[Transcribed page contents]
——
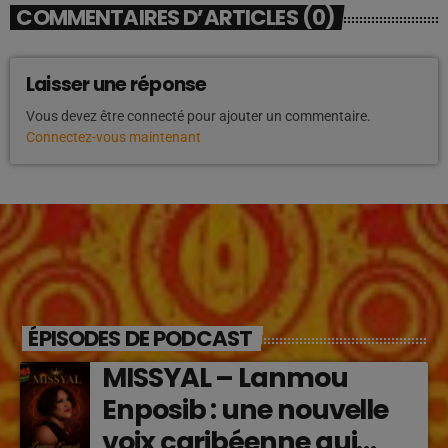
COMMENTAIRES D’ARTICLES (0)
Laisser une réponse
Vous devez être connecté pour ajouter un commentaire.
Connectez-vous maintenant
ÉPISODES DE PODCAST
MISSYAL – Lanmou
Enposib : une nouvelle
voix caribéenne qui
——
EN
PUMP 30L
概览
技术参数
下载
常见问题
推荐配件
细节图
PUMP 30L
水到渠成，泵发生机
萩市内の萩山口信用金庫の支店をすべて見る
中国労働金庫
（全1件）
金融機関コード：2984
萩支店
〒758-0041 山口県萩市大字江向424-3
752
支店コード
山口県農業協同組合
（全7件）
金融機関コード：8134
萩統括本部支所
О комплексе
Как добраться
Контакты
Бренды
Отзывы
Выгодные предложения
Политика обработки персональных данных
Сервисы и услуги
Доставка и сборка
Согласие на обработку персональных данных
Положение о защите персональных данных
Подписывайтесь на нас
——
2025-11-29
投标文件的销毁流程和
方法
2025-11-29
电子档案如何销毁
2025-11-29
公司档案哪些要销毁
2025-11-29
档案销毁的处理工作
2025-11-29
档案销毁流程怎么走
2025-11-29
——
- _Exercise_
Check each line of the entries for the string "данных". Copy the lines that have it.

- _Reply_
Политика обработки персональных данных
Согласие на обработку персональных данных
Положение о защите персональных данных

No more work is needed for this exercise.